Signal Segmentation: The normalized ECG signals were divided into fixed-length windows of 5 s (640 samples at 128 Hz) with 50% overlap, yielding a step size of 2.5 s. This segmentation captures meaningful temporal patterns while increasing the amount of training data through overlapping samples.

Label Assignment to Segments: Each segment inherited the emotional labels (valence, arousal, dominance) of its parent trial. This ensured all windows within a trial were consistently aligned with the correct emotional state, enabling supervised learning on segment-level data.

Final Aggregation: After segmenting and labeling all trials across subjects, the data were compiled into two final NumPy arrays: X for the input features (ECG segments) and y for the corresponding emotional labels. These arrays formed the final dataset used for training and evaluating emotion recognition models.

3.3.3 Feature engineering

Feature engineering is the process of transforming raw data into informative, meaningful features that enhance the predictive performance of machine learning models. In this study, we applied a combination of statistical, time-frequency, and wavelet-based techniques to extract discriminative features from segmented ECG signals derived from the DREAMER dataset.

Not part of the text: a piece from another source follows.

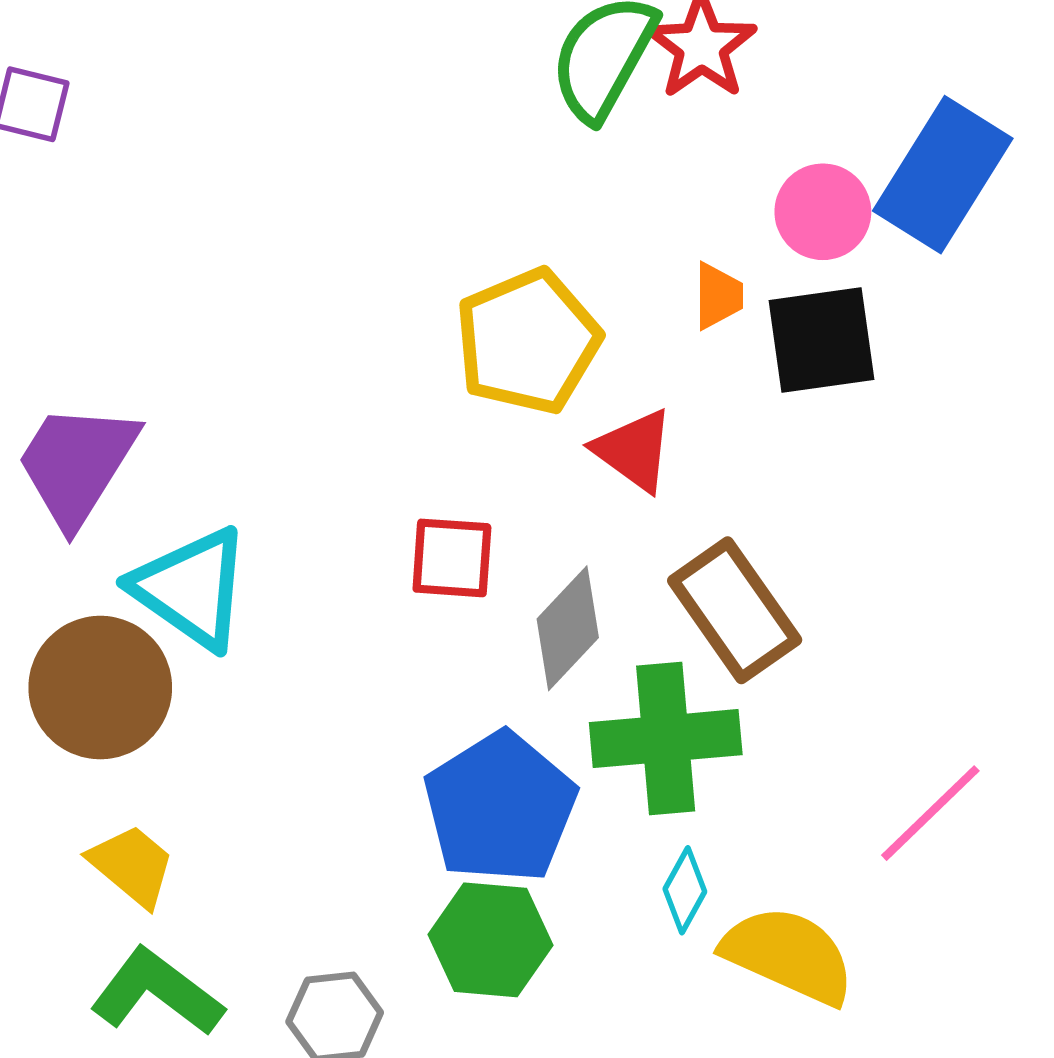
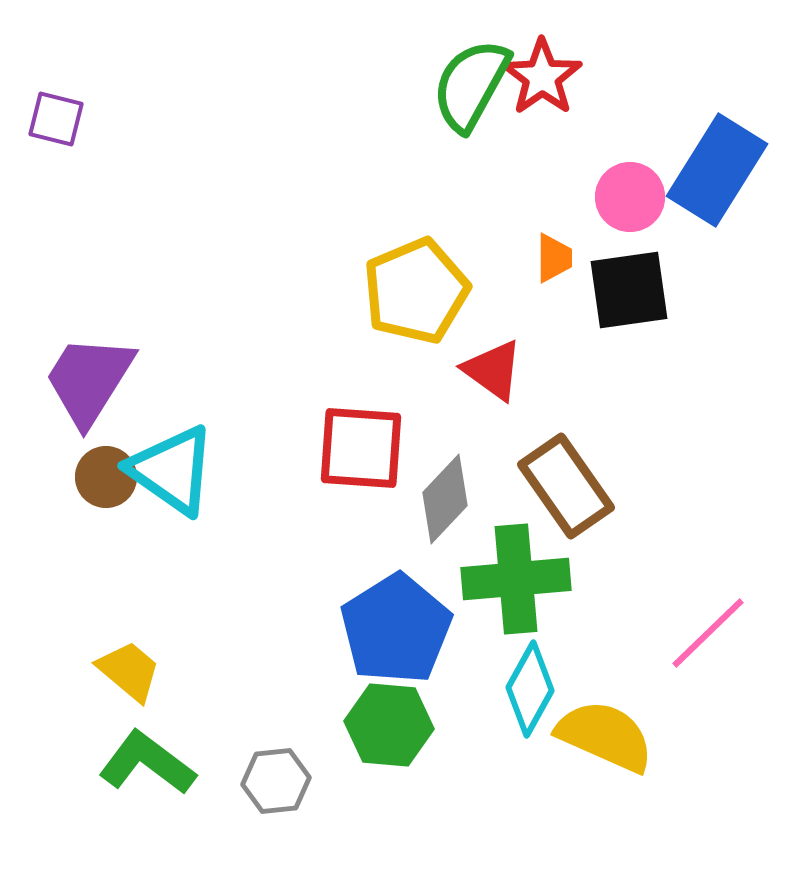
red square: (452, 558) -> (361, 448), size x1.4
brown circle: (100, 688) -> (106, 477), moved, size x0.6
cyan diamond: (685, 890) -> (530, 689), size x1.5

Statistical Feature Extraction: Each ECG segment was analyzed to extract a set of handcrafted statistical features. These included central tendency (mean, median), dispersion (standard deviation, interquartile range), shape (skewness, kurtosis), and range-based metrics (minimum, maximum). Additionally, we computed the segment’s root mean square (RMS) to capture signal energy and Shannon entropy from a normalized histogram to quantify the signal’s complexity or disorder. These features help describe the overall distribution and variability within the ECG waveform.

Wavelet Transform-Based Features: To capture both the frequency and time-localized characteristics of the ECG signals, we applied the Discrete Wavelet Transform (DWT) using the Daubechies 4 (db4) wavelet up to level 3. From each wavelet sub-band (approximation and detail coefficients), we extracted the mean, standard deviation, and RMS energy. These features are handy for identifying transient changes and non-stationary patterns in ECG signals, which are often associated with emotional states.

Short-Time Fourier Transform (STFT) Features: To further analyze frequency-domain characteristics over short time windows, we applied the Short-Time Fourier Transform (STFT) with a segment size of 64 samples. From the STFT magnitude spectrum, we computed the mean power across the first ten frequency bands. This set of features captures the temporal and spectral power distributions of ECG signals, enabling better modeling of dynamic emotional responses.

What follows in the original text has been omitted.